§ EXERCISE INSTRUCTIONS
Repeat every record below exactly, leaving out the pictures.

**** DATA RECORDS ****

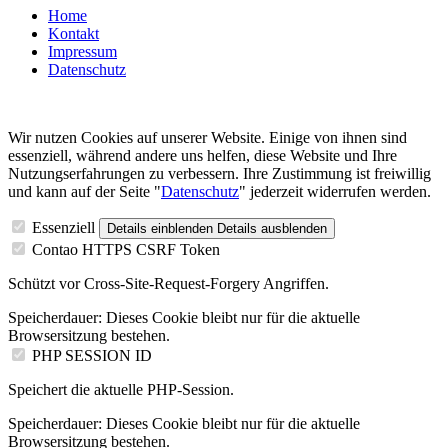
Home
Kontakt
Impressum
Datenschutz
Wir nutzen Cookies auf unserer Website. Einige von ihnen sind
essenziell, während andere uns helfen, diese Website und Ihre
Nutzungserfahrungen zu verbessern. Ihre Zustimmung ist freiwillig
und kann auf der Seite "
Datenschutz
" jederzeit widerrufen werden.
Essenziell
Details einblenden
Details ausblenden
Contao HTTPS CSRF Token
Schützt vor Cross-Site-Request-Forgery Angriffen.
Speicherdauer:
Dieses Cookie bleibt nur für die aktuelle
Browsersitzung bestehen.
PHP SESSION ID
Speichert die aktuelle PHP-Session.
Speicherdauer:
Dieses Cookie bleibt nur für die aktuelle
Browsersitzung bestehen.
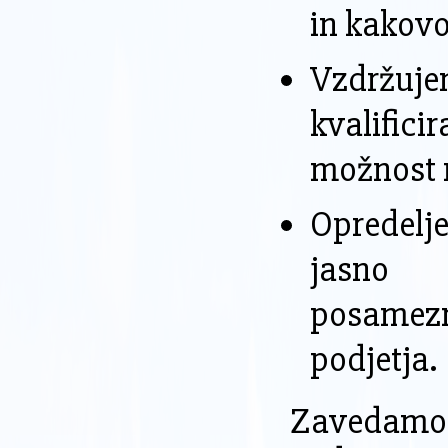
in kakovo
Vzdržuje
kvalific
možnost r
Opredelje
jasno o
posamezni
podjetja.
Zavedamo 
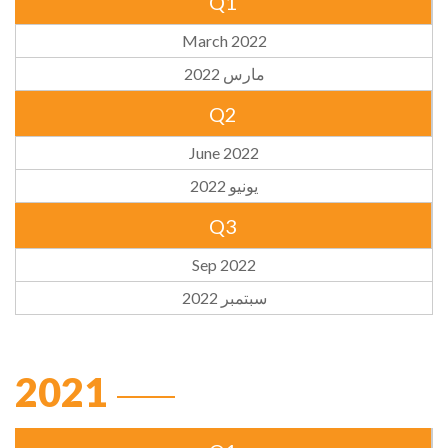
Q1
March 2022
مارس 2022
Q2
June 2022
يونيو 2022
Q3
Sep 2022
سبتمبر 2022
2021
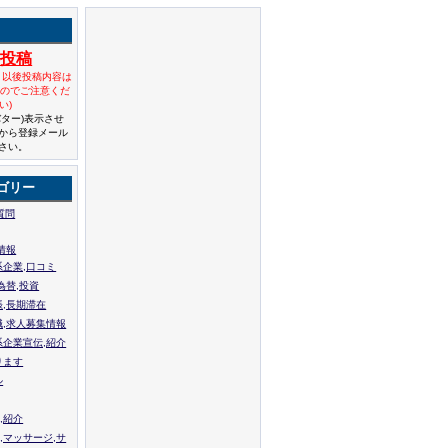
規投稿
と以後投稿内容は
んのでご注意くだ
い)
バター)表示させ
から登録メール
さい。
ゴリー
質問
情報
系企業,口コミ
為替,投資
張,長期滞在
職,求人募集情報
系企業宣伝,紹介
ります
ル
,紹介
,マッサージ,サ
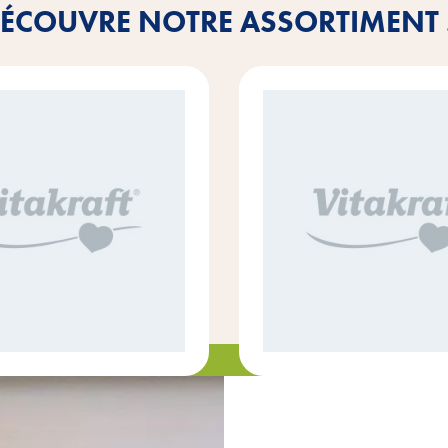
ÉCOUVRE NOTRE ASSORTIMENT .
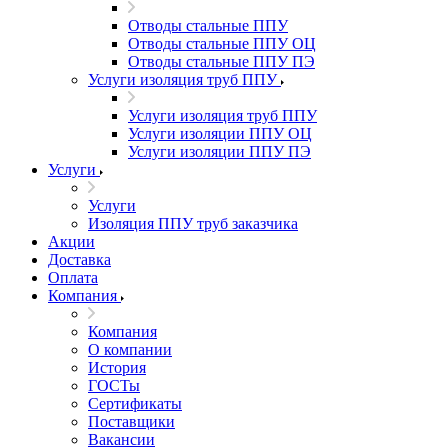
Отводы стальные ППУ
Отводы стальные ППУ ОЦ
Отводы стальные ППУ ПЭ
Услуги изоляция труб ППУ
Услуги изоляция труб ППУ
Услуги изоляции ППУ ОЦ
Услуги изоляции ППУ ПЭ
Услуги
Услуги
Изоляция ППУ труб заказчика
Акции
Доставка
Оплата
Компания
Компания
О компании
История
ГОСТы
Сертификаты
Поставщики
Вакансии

****

§ WRITTEN SOLUTION
Home
Kontakt
Impressum
Datenschutz
Wir nutzen Cookies auf unserer Website. Einige von ihnen sind
essenziell, während andere uns helfen, diese Website und Ihre
Nutzungserfahrungen zu verbessern. Ihre Zustimmung ist freiwillig
und kann auf der Seite "
Datenschutz
" jederzeit widerrufen werden.
Essenziell
Details einblenden
Details ausblenden
Contao HTTPS CSRF Token
Schützt vor Cross-Site-Request-Forgery Angriffen.
Speicherdauer:
Dieses Cookie bleibt nur für die aktuelle
Browsersitzung bestehen.
PHP SESSION ID
Speichert die aktuelle PHP-Session.
Speicherdauer:
Dieses Cookie bleibt nur für die aktuelle
Browsersitzung bestehen.
in kakovo
Vzdržuje
kvalific
možnost r
Opredelje
jasno o
posamezni
podjetja.
Zavedamo 
Q1
March 2022
مارس 2022
Q2
June 2022
يونيو 2022
Q3
Sep 2022
سبتمبر 2022
2021
規投稿
と以後投稿内容は
んのでご注意くだ
い)
バター)表示させ
から登録メール
さい。
ゴリー
質問
情報
系企業,口コミ
為替,投資
張,長期滞在
職,求人募集情報
系企業宣伝,紹介
ります
ル
,紹介
,マッサージ,サ
ÉCOUVRE NOTRE ASSORTIMENT .
Отводы стальные ППУ
Отводы стальные ППУ ОЦ
Отводы стальные ППУ ПЭ
Услуги изоляция труб ППУ
Услуги изоляция труб ППУ
Услуги изоляции ППУ ОЦ
Услуги изоляции ППУ ПЭ
Услуги
Услуги
Изоляция ППУ труб заказчика
Акции
Доставка
Оплата
Компания
Компания
О компании
История
ГОСТы
Сертификаты
Поставщики
Вакансии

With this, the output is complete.